A very peaceful, happy and prosperous new year to you,
With the globalization of business, and the increasing number of financial and communication companies owned by corporations, it is useful to know what laws are there to ensure the protection of the individual and their personal information.
The main Irish law dealing with data protection is the Data Protection Act 1988. The 1988 Act was amended by the Data Protection (Amendment) Act 2003 which brought our law into line with the EU Data Protection Directive 95/46/EC.
The act provides protection for the privacy rights of individuals in relation to the processing of their personal data. We all supply information to banks, insurance companies, telecommunications companies and many others in order to avail of services or satisfy obligations.

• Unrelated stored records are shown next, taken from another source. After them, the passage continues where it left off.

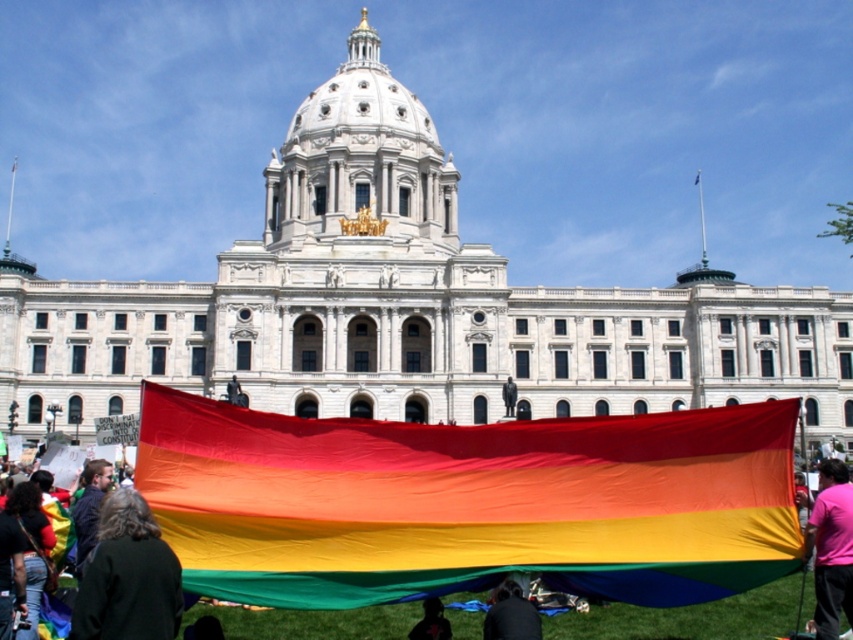 You are standing at the point marked by the coordinate point at (469, 502) in the image. What object is directly in front of you?

The point at (469, 502) indicates the rainbow fabric flag at center is directly in front of you.

You are standing at the location of the camera and want to retrieve the dark brown leather jacket at lower left. Is the jacket within a 30 meter radius from your current position?

The dark brown leather jacket at lower left and camera are 31.42 meters apart from each other, so the jacket is just outside the 30 meter radius from your current position.

You are a photographer trying to capture the rainbow fabric flag at center and the dark fabric head at lower center in a single shot. Can you see both objects clearly in your camera frame?

The dark fabric head at lower center is behind the rainbow fabric flag at center, so it might be partially obscured. You can still see both objects but the dark fabric head at lower center may not be fully visible. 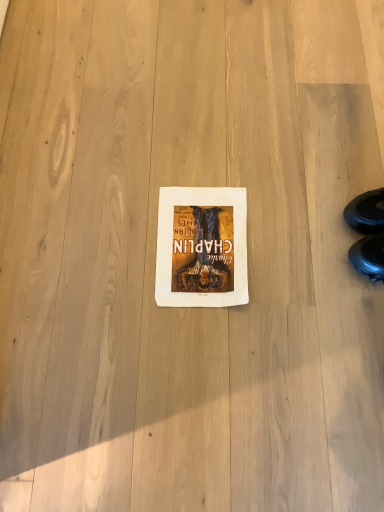 Question: Considering their positions, is black leather shoe at lower right located in front of or behind white paper at center?

Choices:
 (A) behind
 (B) front

Answer: (B)

Question: Is black leather shoe at lower right inside the boundaries of white paper at center, or outside?

Choices:
 (A) outside
 (B) inside

Answer: (A)

Question: Based on their sizes in the image, would you say black leather shoe at lower right is bigger or smaller than white paper at center?

Choices:
 (A) big
 (B) small

Answer: (A)

Question: Based on their positions, is white paper at center located to the left or right of black leather shoe at lower right?

Choices:
 (A) right
 (B) left

Answer: (B)

Question: Is white paper at center wider or thinner than black leather shoe at lower right?

Choices:
 (A) wide
 (B) thin

Answer: (A)

Question: Is white paper at center spatially inside black leather shoe at lower right, or outside of it?

Choices:
 (A) outside
 (B) inside

Answer: (A)

Question: In terms of size, does white paper at center appear bigger or smaller than black leather shoe at lower right?

Choices:
 (A) small
 (B) big

Answer: (A) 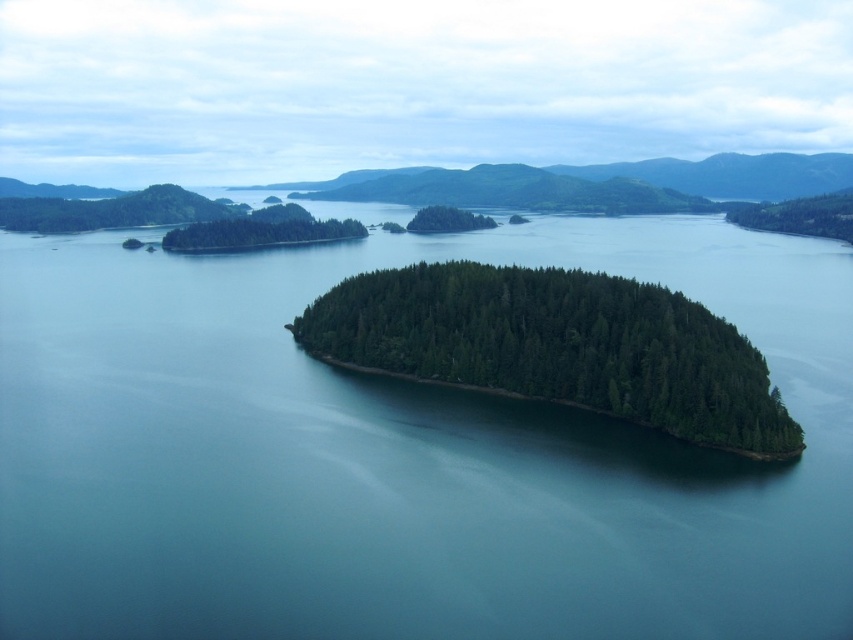 Question: Among these objects, which one is farthest from the camera?

Choices:
 (A) green matte tree at center
 (B) greenish-blue water at center
 (C) green matte island at center
 (D) green matte tree at upper left

Answer: (A)

Question: Which point appears closest to the camera in this image?

Choices:
 (A) (440, 332)
 (B) (160, 209)
 (C) (817, 202)
 (D) (463, 228)

Answer: (A)

Question: Is green matte forest at upper left closer to camera compared to green matte tree at center?

Choices:
 (A) no
 (B) yes

Answer: (A)

Question: Which is nearer to the green matte tree at center?

Choices:
 (A) green matte island at center
 (B) green matte forest at right
 (C) green matte tree at upper left
 (D) green matte forest at upper left

Answer: (C)

Question: Is green matte forest at right wider than green matte tree at center?

Choices:
 (A) yes
 (B) no

Answer: (A)

Question: Does green matte island at center appear on the right side of green matte tree at upper left?

Choices:
 (A) yes
 (B) no

Answer: (A) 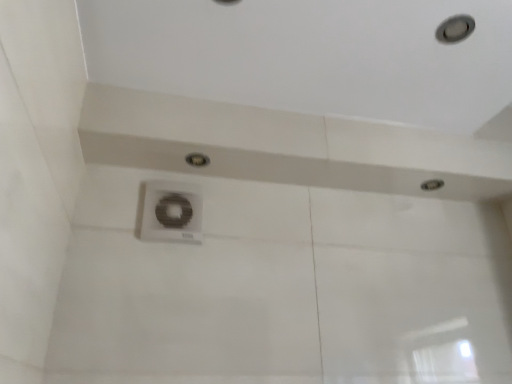 Question: Can you confirm if white plastic vent at center is positioned to the left of matte silver droplight at center, marked as the 1th droplight in a left-to-right arrangement?

Choices:
 (A) yes
 (B) no

Answer: (A)

Question: Can you confirm if white plastic vent at center is positioned to the right of matte silver droplight at center, marked as the 1th droplight in a left-to-right arrangement?

Choices:
 (A) no
 (B) yes

Answer: (A)

Question: From the image's perspective, is white plastic vent at center on top of matte silver droplight at center, the first droplight when ordered from front to back?

Choices:
 (A) yes
 (B) no

Answer: (B)

Question: Is white plastic vent at center located outside matte silver droplight at center, the 1th droplight from the top?

Choices:
 (A) no
 (B) yes

Answer: (B)

Question: Is matte silver droplight at center, marked as the 1th droplight in a left-to-right arrangement, located within white plastic vent at center?

Choices:
 (A) no
 (B) yes

Answer: (A)

Question: From a real-world perspective, does white plastic vent at center stand above matte silver droplight at center, the 1th droplight from the top?

Choices:
 (A) yes
 (B) no

Answer: (B)

Question: Does matte silver droplight at upper right, the first droplight in the back-to-front sequence, contain matte silver droplight at center, the 1th droplight from the top?

Choices:
 (A) yes
 (B) no

Answer: (B)

Question: Is the depth of matte silver droplight at upper right, arranged as the 2th droplight when viewed from the top, less than that of matte silver droplight at center, the first droplight when ordered from front to back?

Choices:
 (A) yes
 (B) no

Answer: (B)

Question: Is matte silver droplight at upper right, arranged as the 2th droplight when viewed from the top, thinner than matte silver droplight at center, the first droplight when ordered from front to back?

Choices:
 (A) no
 (B) yes

Answer: (A)

Question: Could you tell me if matte silver droplight at upper right, which appears as the first droplight when viewed from the right, is turned towards matte silver droplight at center, the 2th droplight in the right-to-left sequence?

Choices:
 (A) no
 (B) yes

Answer: (B)

Question: Considering the relative sizes of matte silver droplight at upper right, the first droplight ordered from the bottom, and matte silver droplight at center, the 2th droplight in the bottom-to-top sequence, in the image provided, is matte silver droplight at upper right, the first droplight ordered from the bottom, bigger than matte silver droplight at center, the 2th droplight in the bottom-to-top sequence,?

Choices:
 (A) yes
 (B) no

Answer: (B)

Question: Considering the relative positions of matte silver droplight at upper right, which appears as the first droplight when viewed from the right, and matte silver droplight at center, arranged as the 2th droplight when viewed from the back, in the image provided, is matte silver droplight at upper right, which appears as the first droplight when viewed from the right, behind matte silver droplight at center, arranged as the 2th droplight when viewed from the back,?

Choices:
 (A) yes
 (B) no

Answer: (A)

Question: Is matte silver droplight at center, the 1th droplight from the top, outside of white plastic vent at center?

Choices:
 (A) yes
 (B) no

Answer: (A) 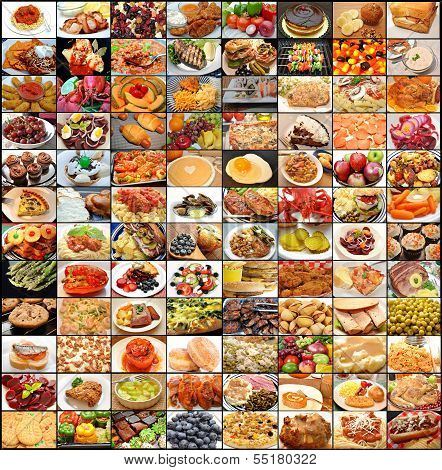 This screenshot has width=442, height=470. What are the coordinates of `bowls` in the screenshot? It's located at (145, 401), (413, 70), (63, 12), (173, 24), (49, 136), (73, 180), (284, 279). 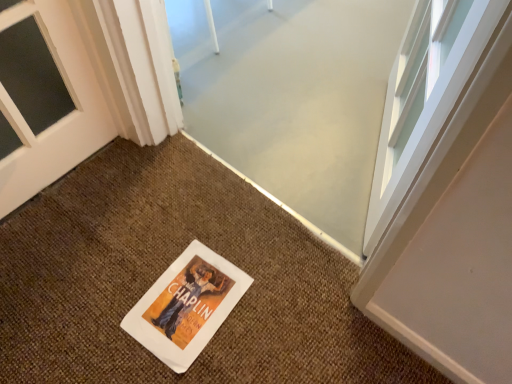 Locate an element on the screen. free space above white paper flyer at center (from a real-world perspective) is located at coordinates (193, 297). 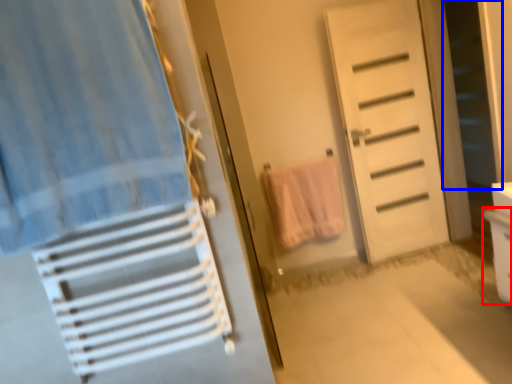 Question: Which point is closer to the camera, drawer (highlighted by a red box) or screen door (highlighted by a blue box)?

Choices:
 (A) drawer
 (B) screen door

Answer: (A) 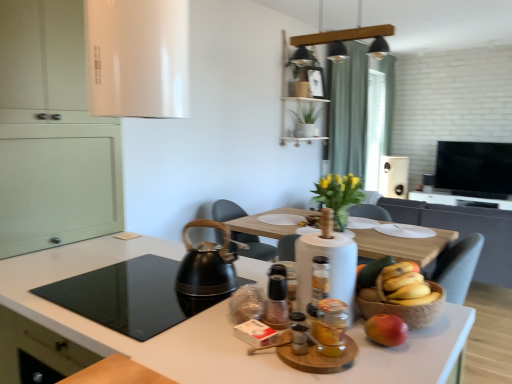 In order to click on vacant area on top of black glass cooktop at lower left (from a real-world perspective) in this screenshot , I will do `click(136, 288)`. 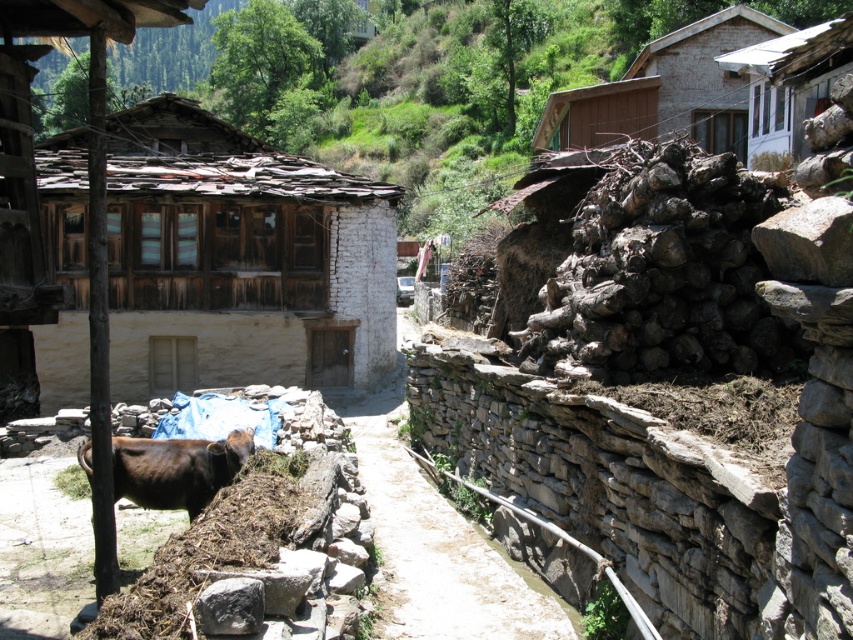 You are a hiker standing on the dirt path at center and want to take a photo of the weathered wood hut at left. To get the best angle, you need to know if the hut is taller than the path. Can you confirm?

The weathered wood hut at left has a greater height compared to the dirt path at center, so yes, the hut is taller than the path.

You are a hiker who wants to take a photo of the brown wooden hut at upper right and the wooden shingles hut at upper right. Which one is located higher up the mountain?

The brown wooden hut at upper right is positioned over the wooden shingles hut at upper right, so it is higher up the mountain. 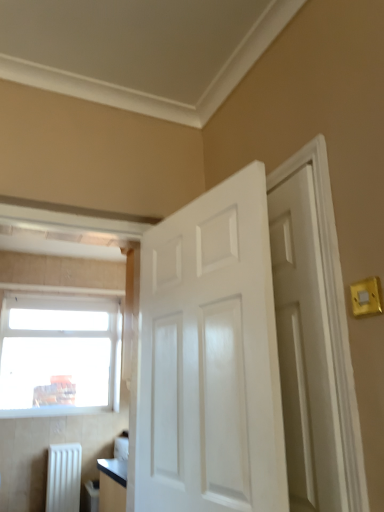 Question: Based on their positions, is white glossy door at center, the 2th door positioned from the right, located to the left or right of yellow plastic light switch at upper right?

Choices:
 (A) left
 (B) right

Answer: (A)

Question: Considering the positions of point (231, 394) and point (369, 290), is point (231, 394) closer or farther from the camera than point (369, 290)?

Choices:
 (A) farther
 (B) closer

Answer: (A)

Question: Considering the real-world distances, which object is farthest from the transparent glass window at upper left?

Choices:
 (A) white glossy door at right, which is counted as the 2th door, starting from the left
 (B) white matte radiator at lower left
 (C) white glossy door at center, positioned as the 1th door in left-to-right order
 (D) yellow plastic light switch at upper right

Answer: (D)

Question: Based on their relative distances, which object is nearer to the transparent glass window at upper left?

Choices:
 (A) yellow plastic light switch at upper right
 (B) white matte radiator at lower left
 (C) white glossy door at right, which is counted as the 2th door, starting from the left
 (D) white glossy door at center, the 2th door positioned from the right

Answer: (B) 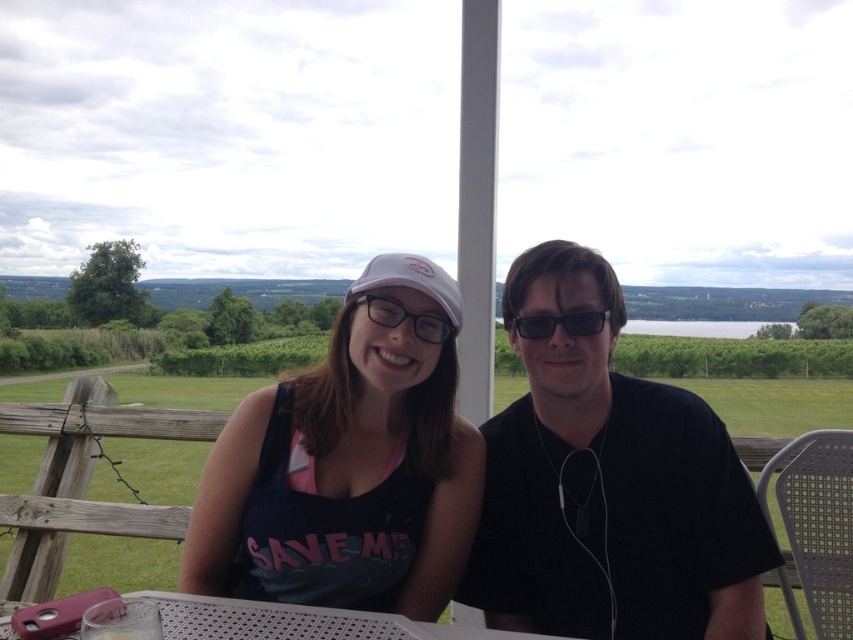 Question: Which of the following is the closest to the observer?

Choices:
 (A) (427, 536)
 (B) (260, 627)
 (C) (569, 324)
 (D) (619, 497)

Answer: (B)

Question: Which object appears farthest from the camera in this image?

Choices:
 (A) matte pink cap at center
 (B) white plastic table at lower center

Answer: (A)

Question: Is black matte shirt at center thinner than white plastic table at lower center?

Choices:
 (A) no
 (B) yes

Answer: (B)

Question: Does black matte shirt at center appear on the left side of matte pink cap at center?

Choices:
 (A) yes
 (B) no

Answer: (B)

Question: From the image, what is the correct spatial relationship of matte pink cap at center in relation to black plastic sunglasses at center?

Choices:
 (A) left
 (B) right

Answer: (A)

Question: Which point is closer to the camera?

Choices:
 (A) (364, 296)
 (B) (582, 323)

Answer: (B) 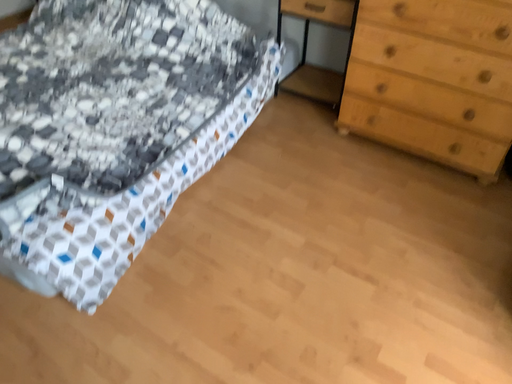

Organisations and individuals also independently obtain information from other sources, for example the Credit Bureau provides credits reports to financial institutions, some or most of these organizations are profit driven large corporations who have no personal responsibility to you, but the Data Protection Act provides protection, your rights under the Act are summarized here:
1. The right to have your personal information obtained and processed fairly, kept securely and not illegitimately disclosed to others
2. The right to know the identity of the person or organisation holding data about you and the purpose they had for obtaining your personal information
3. The right to get a copy of your personal information
4. The right to be informed, on request, if personal data is held in relation to you
5. The right to have your personal information corrected or deleted if inaccurate
6. The right to prevent your personal information being used for certain purposes
7. The right to stop unwanted mail
8. The right to stop some specific uses of your personal information
9. The right to have human input in the making of important decisions relating to you
10. The right to prevent you receiving direct marketing phone calls, emails or text messages that you don’t want
An example of how this can effect a person is when changing phone company who can apply arbitrary charges such as deposits and when asked, will not give information on why they have applied the charges. One way to approach them, which will ensure a response, is to submit a request for information under the Data Protection Act
To make an access request you must write by post or email to the organisation or individual concerned asking for a copy of the data. A request letter could say:
I wish to make an access request under the Data Protection Acts 1988 and 2003 for a copy of any information you keep about me, on computer or in manual form. ……
To find out more detail about the Data Protection Act, www.dataprotection.ie provides full details and some training videos and slide presentations.